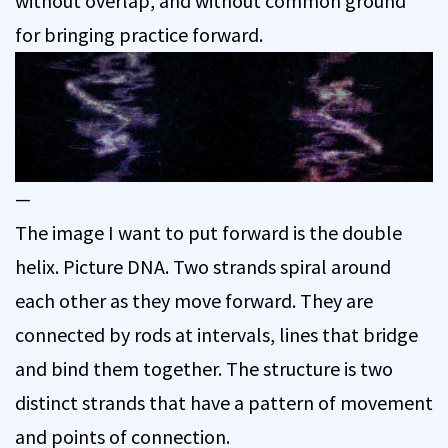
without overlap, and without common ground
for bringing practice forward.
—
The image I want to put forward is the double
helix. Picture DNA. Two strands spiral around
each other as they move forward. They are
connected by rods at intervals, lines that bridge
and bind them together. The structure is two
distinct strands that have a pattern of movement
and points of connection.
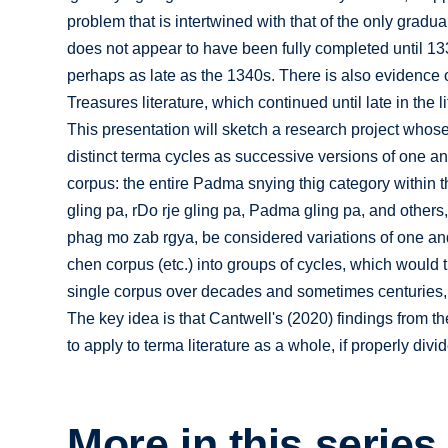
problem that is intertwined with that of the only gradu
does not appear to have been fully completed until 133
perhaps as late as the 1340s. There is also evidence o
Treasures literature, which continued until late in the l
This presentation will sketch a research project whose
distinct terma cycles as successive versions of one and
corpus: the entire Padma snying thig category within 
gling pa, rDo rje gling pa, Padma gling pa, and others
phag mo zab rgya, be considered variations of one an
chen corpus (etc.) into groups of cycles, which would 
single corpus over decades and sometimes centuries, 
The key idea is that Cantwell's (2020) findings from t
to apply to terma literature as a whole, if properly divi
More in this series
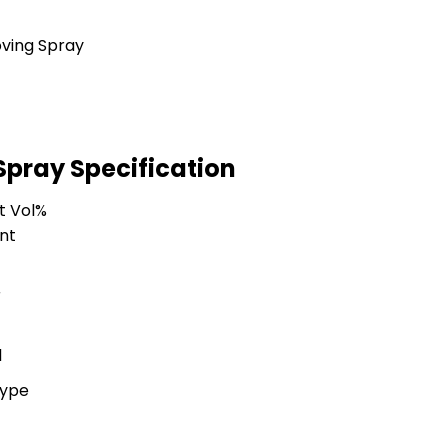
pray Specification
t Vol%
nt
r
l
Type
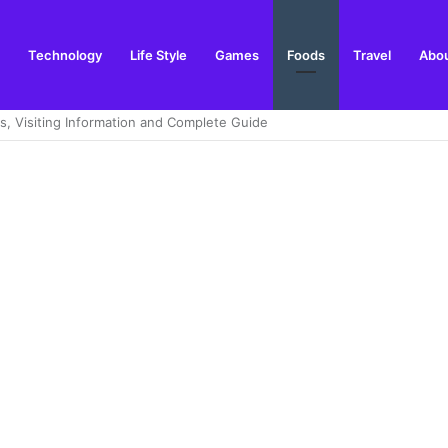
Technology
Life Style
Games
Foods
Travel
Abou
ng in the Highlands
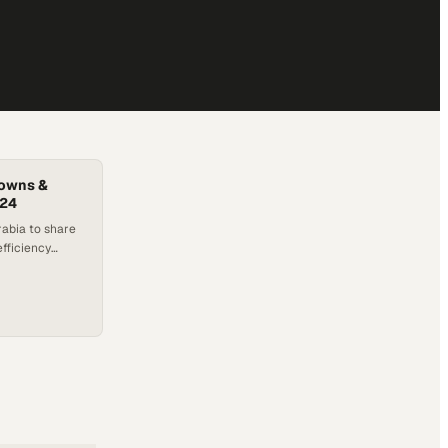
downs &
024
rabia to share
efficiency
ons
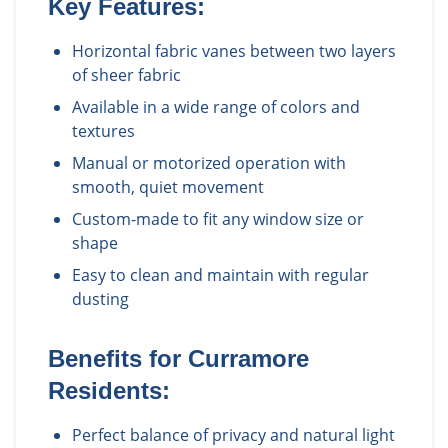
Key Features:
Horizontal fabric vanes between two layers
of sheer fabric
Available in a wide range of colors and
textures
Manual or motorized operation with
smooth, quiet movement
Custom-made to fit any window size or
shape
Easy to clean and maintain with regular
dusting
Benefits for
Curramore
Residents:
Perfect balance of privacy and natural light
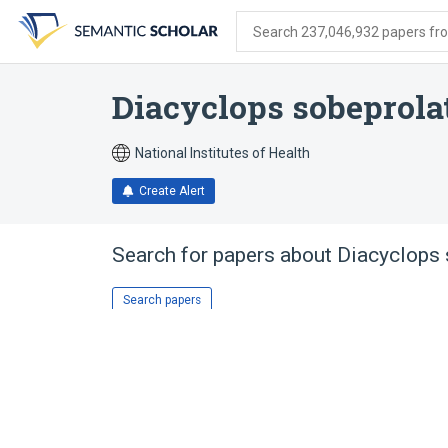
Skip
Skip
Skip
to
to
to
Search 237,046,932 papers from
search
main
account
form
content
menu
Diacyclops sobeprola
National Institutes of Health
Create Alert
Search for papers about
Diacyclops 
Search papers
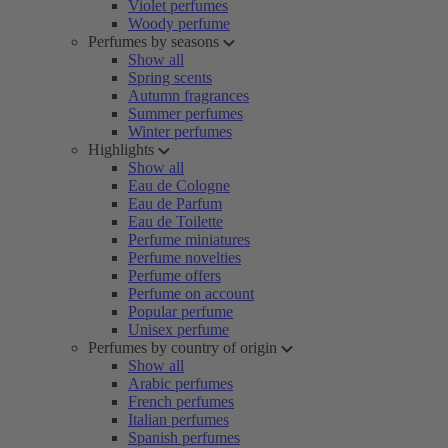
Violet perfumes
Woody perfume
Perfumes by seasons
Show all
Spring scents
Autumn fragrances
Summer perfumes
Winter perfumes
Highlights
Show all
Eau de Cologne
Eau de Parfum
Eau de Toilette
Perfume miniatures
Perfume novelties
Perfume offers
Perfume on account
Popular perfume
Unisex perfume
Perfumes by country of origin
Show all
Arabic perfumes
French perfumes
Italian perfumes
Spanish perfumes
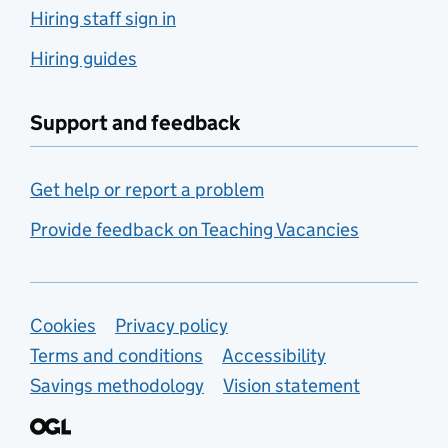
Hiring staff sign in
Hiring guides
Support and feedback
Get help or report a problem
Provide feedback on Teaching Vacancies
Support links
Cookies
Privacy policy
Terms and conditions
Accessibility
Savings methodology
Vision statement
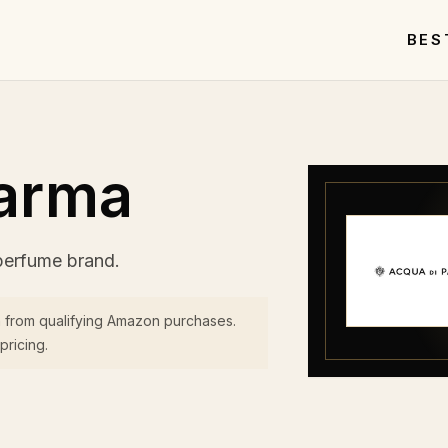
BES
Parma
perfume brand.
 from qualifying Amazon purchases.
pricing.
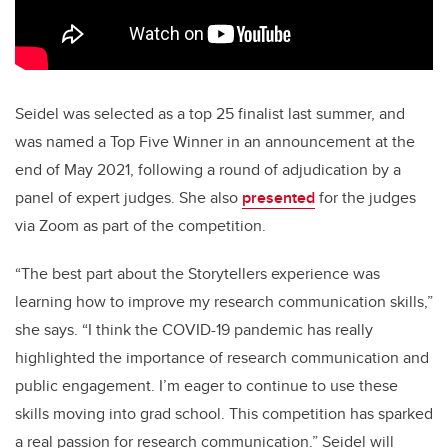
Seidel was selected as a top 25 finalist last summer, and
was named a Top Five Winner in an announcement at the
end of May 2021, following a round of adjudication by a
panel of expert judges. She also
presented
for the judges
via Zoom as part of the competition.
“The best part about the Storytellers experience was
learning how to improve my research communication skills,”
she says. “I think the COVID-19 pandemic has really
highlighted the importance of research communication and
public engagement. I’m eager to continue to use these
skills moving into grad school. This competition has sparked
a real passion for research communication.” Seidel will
◇ ◇ ◇ ◇ ◇ ◇ ◇
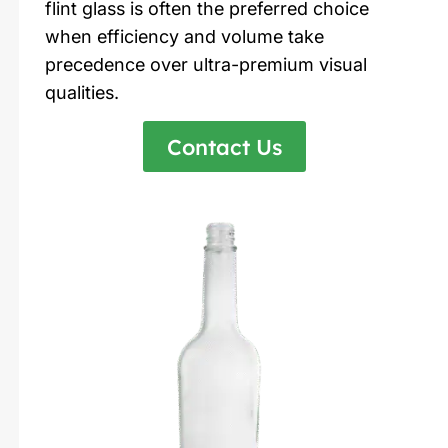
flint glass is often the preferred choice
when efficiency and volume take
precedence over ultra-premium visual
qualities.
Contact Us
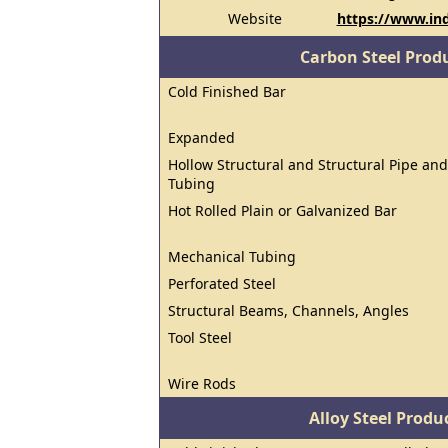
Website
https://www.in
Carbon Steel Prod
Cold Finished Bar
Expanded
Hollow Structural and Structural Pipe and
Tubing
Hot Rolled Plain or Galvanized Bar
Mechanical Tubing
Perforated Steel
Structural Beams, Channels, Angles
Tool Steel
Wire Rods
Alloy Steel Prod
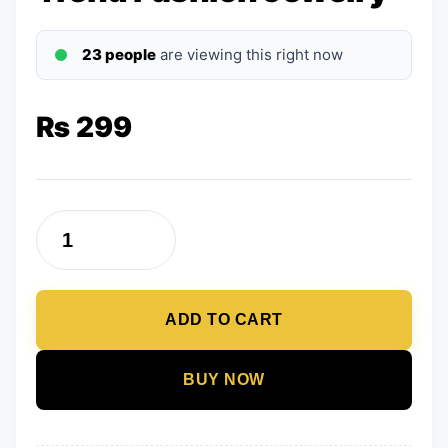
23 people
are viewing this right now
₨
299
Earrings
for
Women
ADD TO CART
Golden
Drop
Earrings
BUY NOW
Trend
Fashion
◇ ◇ ◇ ◇ ◇ ◇ ◇
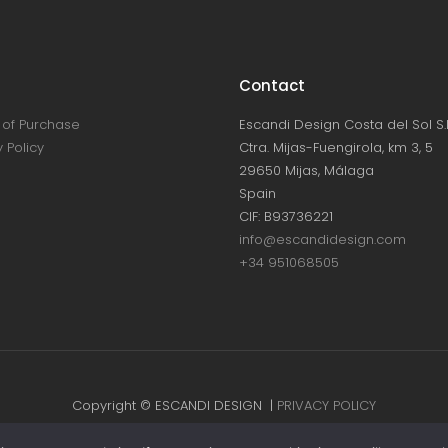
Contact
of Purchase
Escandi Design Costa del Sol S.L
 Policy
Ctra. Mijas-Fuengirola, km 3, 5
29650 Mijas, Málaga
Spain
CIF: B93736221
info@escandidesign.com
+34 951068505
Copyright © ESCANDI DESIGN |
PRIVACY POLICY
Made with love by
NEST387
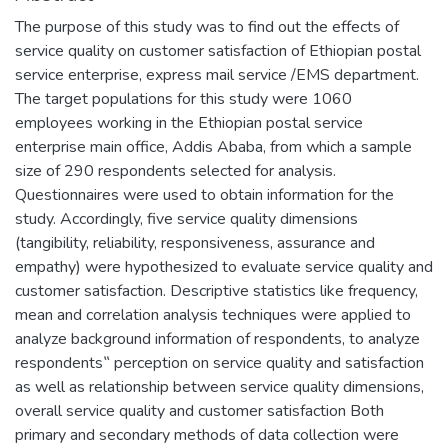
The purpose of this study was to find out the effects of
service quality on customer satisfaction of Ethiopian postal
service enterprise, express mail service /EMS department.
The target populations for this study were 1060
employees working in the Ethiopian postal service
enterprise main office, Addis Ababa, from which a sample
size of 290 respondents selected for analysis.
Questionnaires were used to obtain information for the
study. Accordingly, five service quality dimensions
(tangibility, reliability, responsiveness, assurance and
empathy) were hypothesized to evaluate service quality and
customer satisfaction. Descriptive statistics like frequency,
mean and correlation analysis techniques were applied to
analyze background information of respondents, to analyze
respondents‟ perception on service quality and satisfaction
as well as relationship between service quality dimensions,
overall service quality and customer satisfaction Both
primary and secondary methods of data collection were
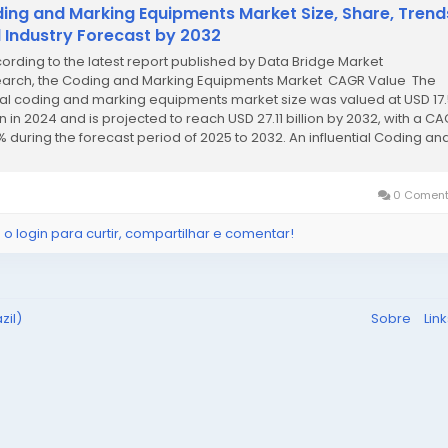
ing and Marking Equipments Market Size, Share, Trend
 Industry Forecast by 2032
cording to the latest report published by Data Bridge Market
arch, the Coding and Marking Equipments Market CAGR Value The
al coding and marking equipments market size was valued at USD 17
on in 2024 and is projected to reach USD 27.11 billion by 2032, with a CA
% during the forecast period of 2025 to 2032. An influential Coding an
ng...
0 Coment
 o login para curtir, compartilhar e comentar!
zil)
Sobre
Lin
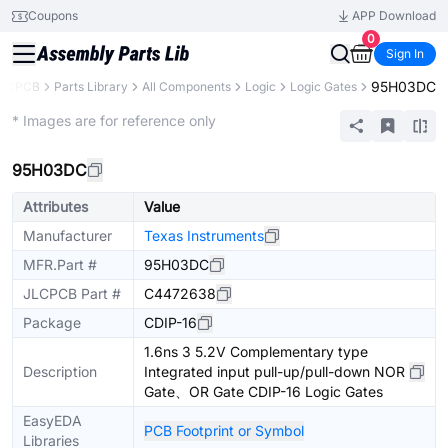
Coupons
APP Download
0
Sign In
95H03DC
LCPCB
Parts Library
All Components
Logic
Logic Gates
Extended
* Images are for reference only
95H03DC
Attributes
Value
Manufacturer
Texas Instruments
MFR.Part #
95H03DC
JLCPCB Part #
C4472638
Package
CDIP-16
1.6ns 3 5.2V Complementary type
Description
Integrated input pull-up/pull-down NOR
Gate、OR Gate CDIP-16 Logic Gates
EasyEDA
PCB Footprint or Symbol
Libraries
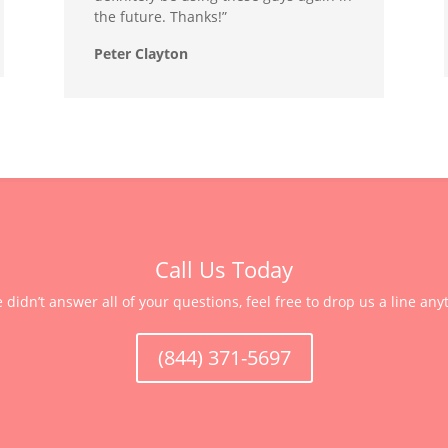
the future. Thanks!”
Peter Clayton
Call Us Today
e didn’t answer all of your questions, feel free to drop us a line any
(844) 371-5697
◇ ◇ ◇ ◇ ◇ ◇ ◇
Proceeding from the line containing "skills moving into" through the line containing "a real passion", transcribe the lines above exactly, both end lines included.

Task solution —
skills moving into grad school. This competition has sparked
a real passion for research communication.” Seidel will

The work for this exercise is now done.